MUSIC REVIEW : PORAT CONDUCTS MOZART CAMERATA
What a joy it was to hear a concert again in the airy, resonant ambiance of Santa Ana High School Auditorium when conductor Ami Porat opened the Mozart Camerata’s new season at the venerable facility on Saturday.
Porat seemed to respond with equal enthusiasm to the hall, offering some ebullient, vivid readings in a program that included music by Mozart, Franz Benda, Haydn and J. C. Bach.
But perhaps most memorable was Mozart’s Violin Concerto No. 4 in D, with soloist Yukiko Kamei venturing a modern, thinking person’s Mozart. Kamei made a case not for a bashful, charming adolescent work but for one of small but substantial commanding presence with a hint at times of brash self-confidence.
The violinist did not try to cajole or seduce through sweetness, warmth or rich beauty of tone, or by shaping or lingering on lyric phrasing. She offered instead a lean, incisive, muscular sound, one utilizing only a light vibrato. At times, her playing seemed stripped to the bone and then proved affecting in its defenseless vulnerability.
Porat accompanied affectionately, though the orchestra did not mirror Kamei’s stylistic approach or type of sound and seemed blurry and heavy in comparison.
Now if only the powers-that-be at Santa Ana will properly light the soloist. Kamei’s face was often lost in shadows.
Overall, the Camerata, which was founded in 1980 and reorganized in 1985, showed impressive ensemble work--with strong, clean lines; precise, unified bowings and well-nourished and balanced sound, marred only occasionally by edgy or slightly shrill strings.
Benda’s Sinfonia in C, reportedly rediscovered after decades of neglect on a library shelf in Prague, proved a happy cross between the southern warmth of Pergolesi and the rhythmic uprightness of Boyce and nodded also toward both Handel and Mozart. Porat made much out of its surprising changes in dynamics and phasing.
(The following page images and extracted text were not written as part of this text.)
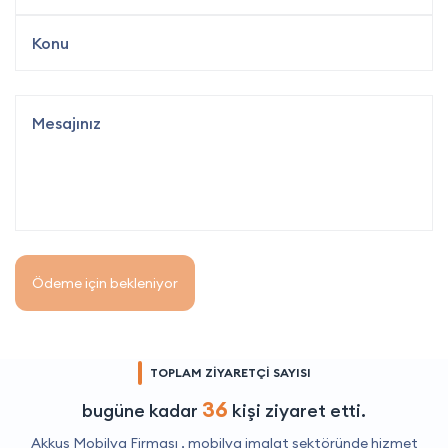
Ödeme için bekleniyor
TOPLAM ZİYARETÇİ SAYISI
36
bugüne kadar
kişi ziyaret etti.
Akkuş Mobilya Firması ,
mobilya imalat
sektöründe hizmet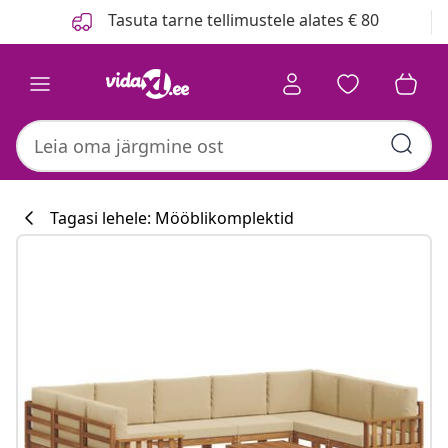
Eelmine
Järgmine
Tasuta tarne tellimustele alates € 80
Tagasi lehele: Mööblikomplektid
Köögikollektsi
#sharemevidaxl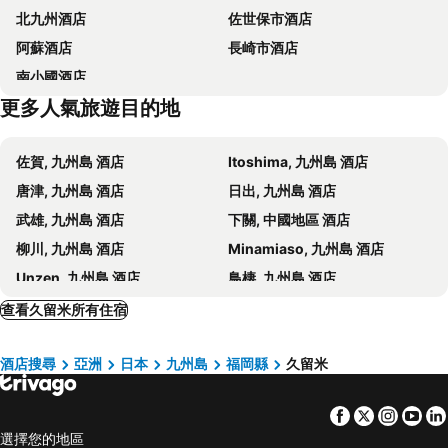
北九州酒店
佐世保市酒店
佐賀機場
Fukuoka Convention Center
Ivy Hotel Chikushino
Hotel KAN-RAKU Kurume Station
阿蘇酒店
長崎市酒店
Suitengu shrine
Nishitetsu Kurume Station
Hotel Elmont
Hotel Avenue Chikugo
南小國酒店
Kyushu National Museum
Dazaifu Tenmangu Shrine
Yame Green Hotel
Hotel GRANDSPA AVENUE
更多人氣旅遊目的地
Minami Fukuoka Station
Zasshonokuma Station
Yanagawa Business
Ohorikoen Station
Omuta City Zoo
佐賀, 九州島 酒店
Itoshima, 九州島 酒店
Marine Messe Fukuoka
唐津, 九州島 酒店
日出, 九州島 酒店
武雄, 九州島 酒店
下關, 中國地區 酒店
柳川, 九州島 酒店
Minamiaso, 九州島 酒店
Unzen, 九州島 酒店
鳥棲, 九州島 酒店
Munakata, 九州島 酒店
日田, 九州島 酒店
查看久留米所有住宿
Shime, 九州島 酒店
Kokonoe, 九州島 酒店
酒店搜尋
亞洲
日本
九州島
福岡縣
久留米
Oguni, 九州島 酒店
Chikushino, 九州島 酒店
大宰府, 九州島 酒店
朝倉, 九州島 酒店
Facebook
Twitter
Insta
Yo
Tara, 九州島 酒店
山口縣, 九州島 酒店
選擇您的地區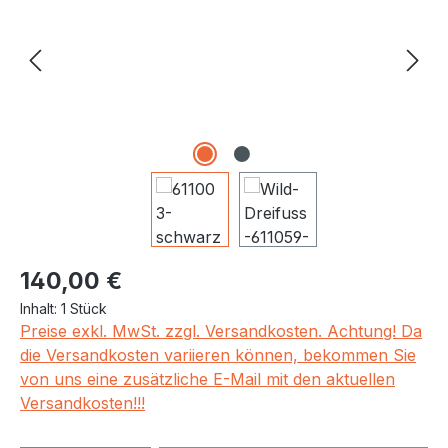
Regulärer Preis:
140,00 €
Inhalt:
1 Stück
Preise exkl. MwSt. zzgl. Versandkosten. Achtung! Da
die Versandkosten variieren können, bekommen Sie
von uns eine zusätzliche E-Mail mit den aktuellen
Versandkosten!!!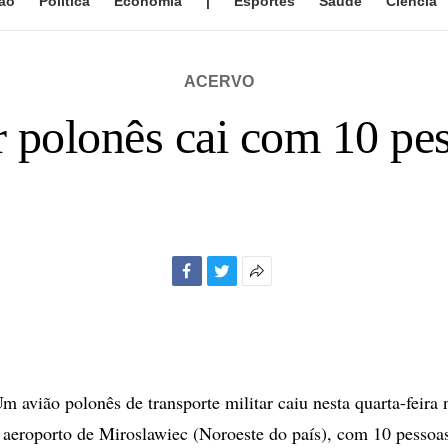
ão
Política
Economia
|
Esportes
Saúde
Ciência
ACERVO
r polonês cai com 10 pe
Facebook
Twitter
Mais
opções
de
compartilhamento
vião polonês de transporte militar caiu nesta quarta-feira
 aeroporto de Miroslawiec (Noroeste do país), com 10 pessoa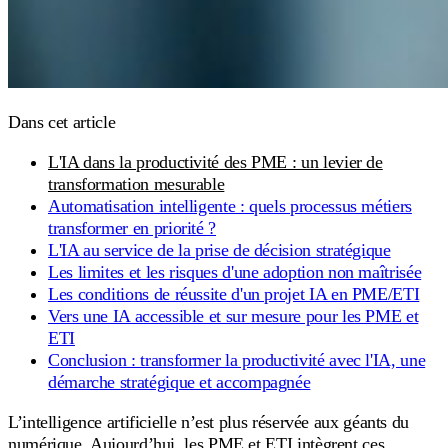
Dans cet article
L'IA dans la productivité des PME : un levier de
transformation mesurable
Automatisation intelligente : quels processus métiers
transformer en priorité ?
L'IA au service de la prise de décision stratégique
Les limites et les risques d'une adoption non maîtrisée
Les conditions de réussite d'un projet IA en PME/ETI
Vers une IA accessible et sur mesure pour les PME et
ETI
Conclusion : transformer la productivité avec l'IA, une
démarche stratégique et accompagnée
L’intelligence artificielle n’est plus réservée aux géants du
numérique. Aujourd’hui, les PME et ETI intègrent ces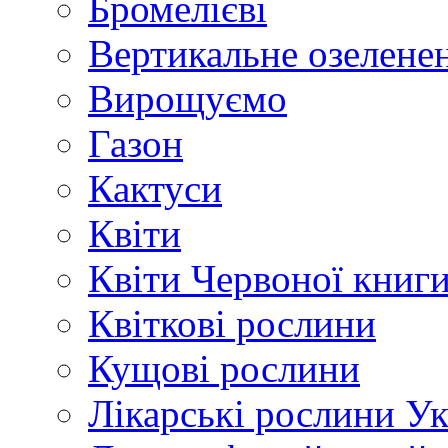
Бромелієві
Вертикальне озелене
Вирощуємо
Газон
Кактуси
Квіти
Квіти Червоної книг
Квіткові рослини
Кущові рослини
Лікарські рослини У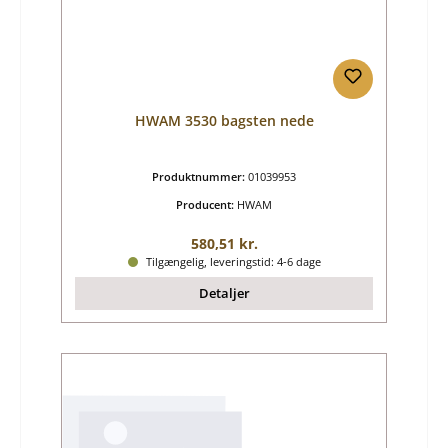
HWAM 3530 bagsten nede
Produktnummer:
01039953
Producent:
HWAM
Almindelig pris:
580,51 kr.
Tilgængelig, leveringstid: 4-6 dage
Detaljer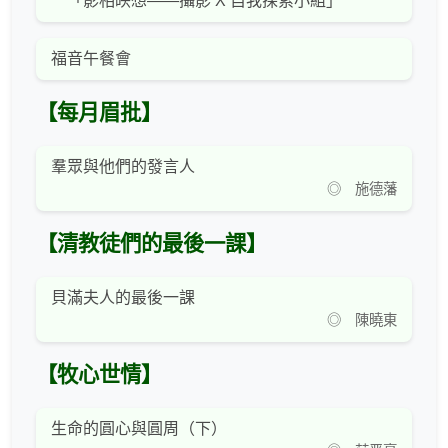
「影相映想——攝影 X 自我探索小組」
福音午餐會
【每月眉批】
羣眾與他們的發言人
◎ 施德藩
【清教徒們的最後一課】
貝滿夫人的最後一課
◎ 陳曉東
【牧心世情】
生命的圓心與圓周（下）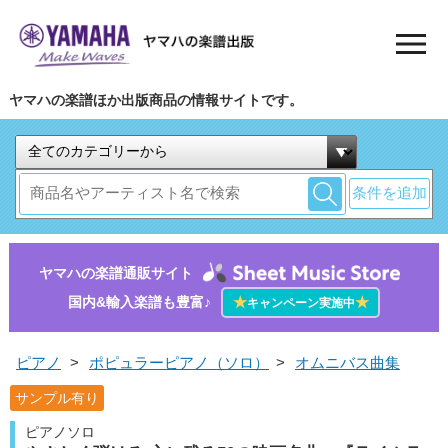
ヤマハの楽譜ほか出版商品の情報サイトです。
条件を追加
ヤマハの楽譜通販サイト
国内&輸入楽譜も豊富♪
★
★
キャンペーン実施中
ピアノ
>
ポピュラーピアノ（ソロ）
>
オムニバス曲集
サンプル有り
ピアノソロ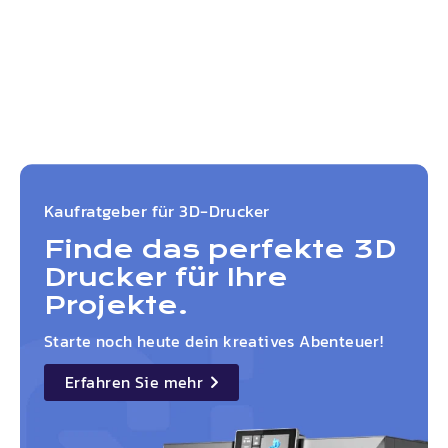
Kaufratgeber für 3D-Drucker
Finde das perfekte 3D
Drucker für Ihre
Projekte.
Starte noch heute dein kreatives Abenteuer!
Erfahren Sie mehr
details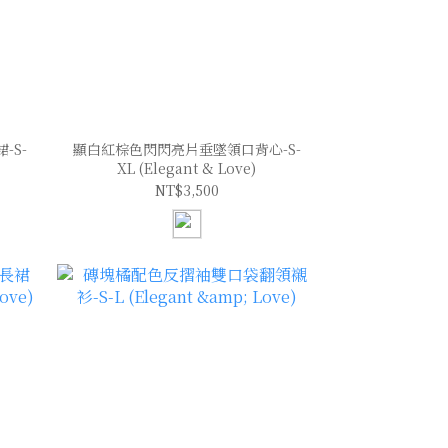
-S-
顯白紅棕色閃閃亮片垂墜領口背心-S-
XL (Elegant & Love)
NT$3,500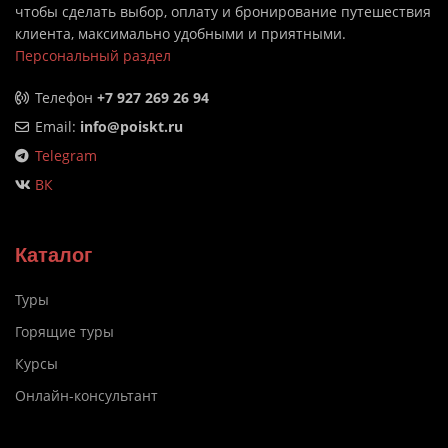
чтобы сделать выбор, оплату и бронирование путешествия
клиента, максимально удобными и приятными.
Персональный раздел
Телефон
+7 927 269 26 94
Email:
info@poiskt.ru
Telegram
ВК
Каталог
Туры
Горящие туры
Курсы
Онлайн-консультант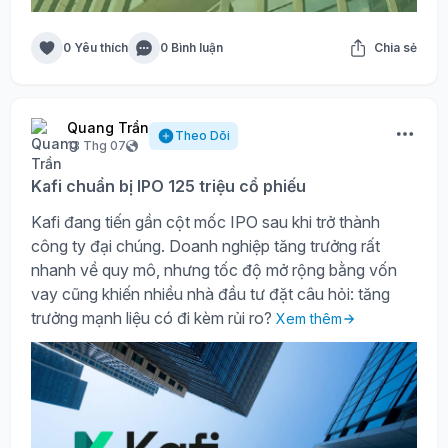
0 Yêu thích
0 Bình luận
Chia sẻ
Quang Trần
Theo Dõi
13 Thg 07
Kafi chuẩn bị IPO 125 triệu cổ phiếu
Kafi đang tiến gần cột mốc IPO sau khi trở thành
công ty đại chúng. Doanh nghiệp tăng trưởng rất
nhanh về quy mô, nhưng tốc độ mở rộng bằng vốn
vay cũng khiến nhiều nhà đầu tư đặt câu hỏi: tăng
trưởng mạnh liệu có đi kèm rủi ro?
Xem thêm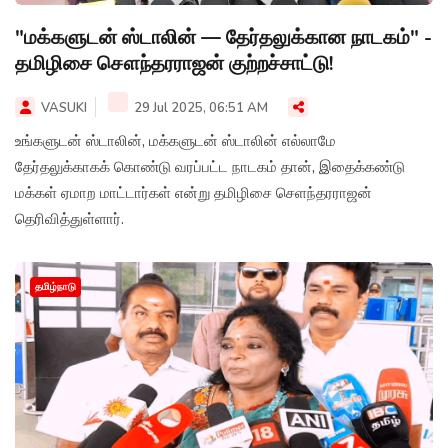
"மக்களுடன் ஸ்டாலின் — தேர்தலுக்கான நாடகம்" -
தமிழிசை சௌந்தரராஜன் குற்றச்சாட்டு!
VASUKI
29 Jul 2025, 06:51 AM
உங்களுடன் ஸ்டாலின், மக்களுடன் ஸ்டாலின் எல்லாமே
தேர்தலுக்காகக் கொண்டு வரப்பட்ட நாடகம் தான், இதைக்கண்டு
மக்கள் ஏமாற மாட்டார்கள் என்று தமிழிசை செளந்தரராஜன்
தெரிவித்துள்ளார்.
தமிழ்நாடு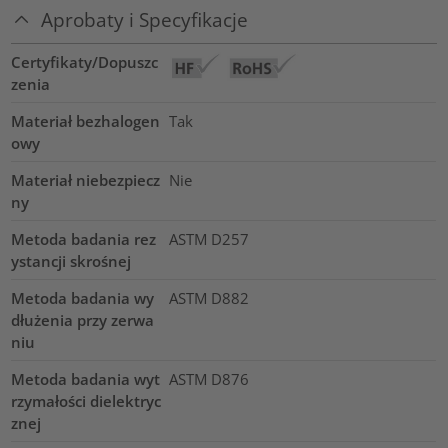
Aprobaty i Specyfikacje
Certyfikaty/Dopuszc
zenia
Materiał bezhalogen
Tak
owy
Materiał niebezpiecz
Nie
ny
Metoda badania rez
ASTM D257
ystancji skrośnej
Metoda badania wy
ASTM D882
dłużenia przy zerwa
niu
Metoda badania wyt
ASTM D876
rzymałości dielektryc
znej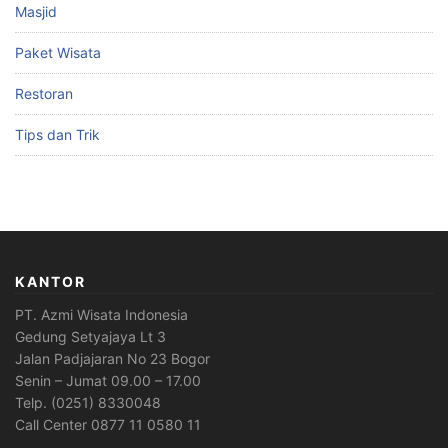
Masjid
Paket Wisata
Restoran
Tips dan Trik
KANTOR
PT. Azmi Wisata Indonesia
Gedung Setyajaya Lt 3
Jalan Padjajaran No 23 Bogor
Senin – Jumat 09.00 – 17.00
Telp. (0251) 8330048
Call Center 0877 11 0580 11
Haydn’s Symphony No. 43 in E-flat, “Mercury,” was given a spirited, strong and intelligent reading but something seemed to be missing: maybe sufficient contrast between thematic groups or variety of shading. At any rate, there was suave passage work as well as substantial bustling but not enough crackling energy or wit.
Porat opened the program with a lively, infectious account of J.C. Bach’s Sinfonia in B-flat, Opus 3, No. 4.